Llama-3-Instruct-8B-SPPO-Iter3

Property	Value
Parameter Count	8.03B
License	Apache-2.0
Base Model	meta-llama/Meta-Llama-3-8B-Instruct
Research Paper	Self-Play Preference Optimization

What is Llama-3-Instruct-8B-SPPO-Iter3?

This is an advanced language model developed by UCLA-AGI using Self-Play Preference Optimization (SPPO) methodology. It represents the third iteration of improvements on the Meta-Llama-3-8B-Instruct base model, trained using the UltraFeedback dataset for enhanced instruction-following capabilities.

Implementation Details

The model utilizes a sophisticated training approach with specific hyperparameters including a learning rate of 5e-07, RMSProp optimizer, and linear learning rate scheduling. Training was conducted across 8 devices using DeepSpeed ZeRO-3 optimization.

Trained on synthetic datasets derived from openbmb/UltraFeedback
Implements three-iteration SPPO methodology
Uses BF16 tensor type for efficient computation

Core Capabilities

Achieves 68.28% accuracy on IFEval (0-Shot)
Shows 29.74% normalized accuracy on BBH (3-Shot)
Demonstrates consistent improvement over previous iterations with 39.85% win rate on AlpacaEval
Performs well on multiple benchmarks including arc_challenge (65.19%) and hellaswag (80.86%)
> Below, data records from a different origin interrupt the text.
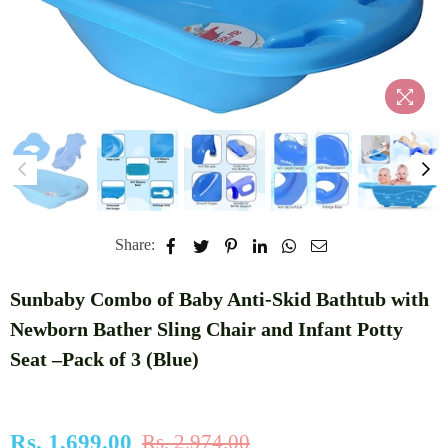
Share:
Sunbaby Combo of Baby Anti-Skid Bathtub with
Newborn Bather Sling Chair and Infant Potty
Seat –Pack of 3 (Blue)
Rs. 1,699.00
Rs. 2,974.00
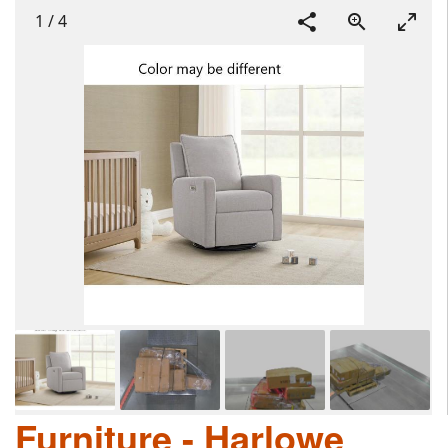
1
/
4
Furniture - Harlowe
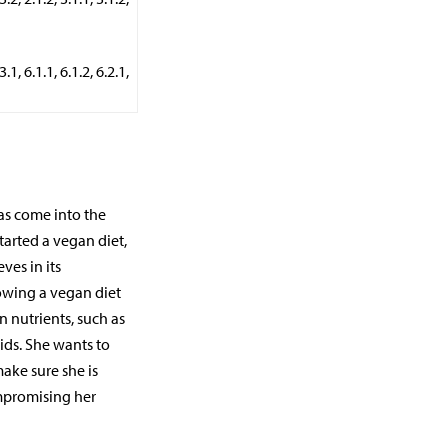
, 6.1.1, 6.1.2, 6.2.1,
has come into the
tarted a vegan diet,
ves in its
owing a vegan diet
 nutrients, such as
ids. She wants to
ke sure she is
ompromising her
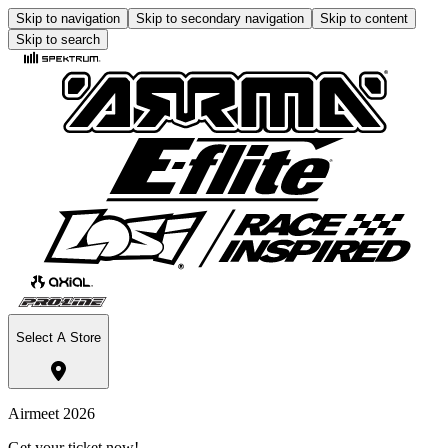
Skip to navigation
Skip to secondary navigation
Skip to content
Skip to search
Select A Store
Airmeet 2026
Get your ticket now!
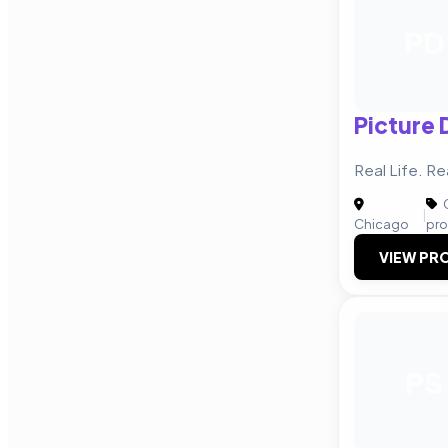
PD
Picture 
Real Life. R
C
|
Chicago
pro
VIEW PRO
PS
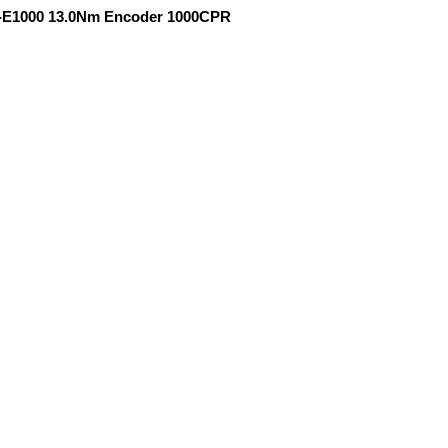
D-E1000 13.0Nm Encoder 1000CPR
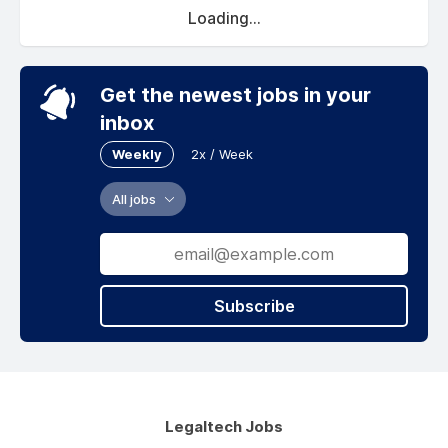
Loading...
Get the newest jobs in your
inbox
Weekly
2x / Week
All jobs
Subscribe
Legaltech Jobs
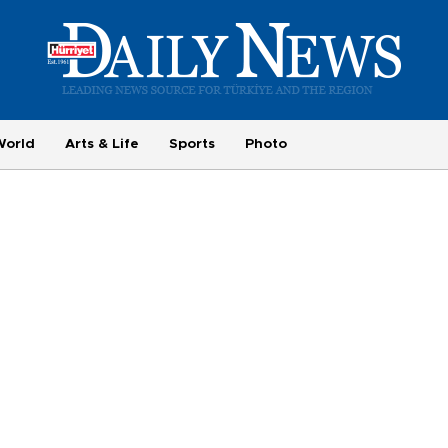
World
Arts & Life
Sports
Photo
Frequently Asked Questions

Q: What makes this model unique?

The model's uniqueness lies in its iterative SPPO training approach, showing progressive improvements across three iterations, particularly in instruction-following tasks and general language understanding.

Q: What are the recommended use cases?

This model is particularly well-suited for instruction-following tasks, general text generation, and applications requiring strong language understanding capabilities in English. It performs especially well in scenarios requiring precise following of instructions.